God, I hate this day.

1 thought on “Memory”

  1. My memory of that time isn’t of that horrible day itself (I was in New Jersey, but too far away to see what was happening) but two weeks later. My wife and I had bought three tickets to see the late Mitch Hedberg at Caroline’s before September 11. We reluctantly decided to go, because we needed a laugh but mainly because we weren’t going to get a refund on the tickets.

    It was a nice night, so we decided to walk the 20 or so blocks from Penn Station to Caroline’s. Two things stood out.

    First, the military and police presence around Penn Station and Times Square was surreal. Seeing an actual tank in New York was unreal, though seeing all of the New York State troopers with their ten gallon hats was also a sight that I thought I’d never see in New York.

    But the thing that stuck with me even more was that New York City was a ghost town on a Saturday night. My wife, friend and I must have walked past 100 people tops across those 20 blocks. And the conversation was completely muted as people walked past the endless row after row of signs listing the missing people who were probably dead.

    Once or twice, someone who was distracted accidentally brushed into me. In New York, you get used to this in a hurry and just hope that you don’t get bruised.

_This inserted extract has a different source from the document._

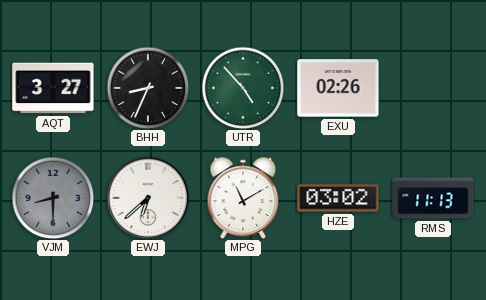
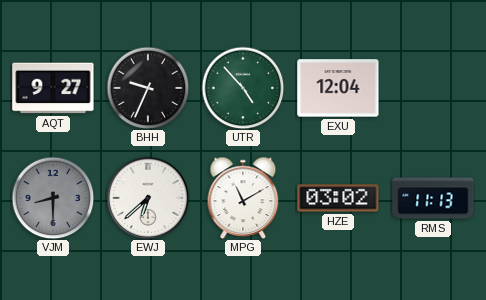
AQT: 3:27 -> 9:27
BHH: 8:34 -> 9:34
EXU: 02:26 -> 12:04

On that night, each time I was bumped the person who jostled me let out a polite little “excuse me.”

    The show itself was quickly forgotten. What I remember was the sense of goodwill and decency that’s often missing from any major city. It’s hard to remember this six years later, as we’re all quarreling about Iraq and President Bush and the candidates queuing up to replace him, but we really were united back then, and almost the entire country genuinely wanted our President and our country to succeed, even if we didn’t vote for him, as the majority of us had not.

    Iraq is a failure, but the real failure was in missing an opportunity to bring this country together as one and put aside the partisan bickering that dominated the end of the Bill Clinton era and had continued at the beginning of the Bush era. This failure has made us lose so much as a nation these last six years and I don’t know what can possibly be done to gain any of that loss, in terms of lives, liberties, and democracy, back again.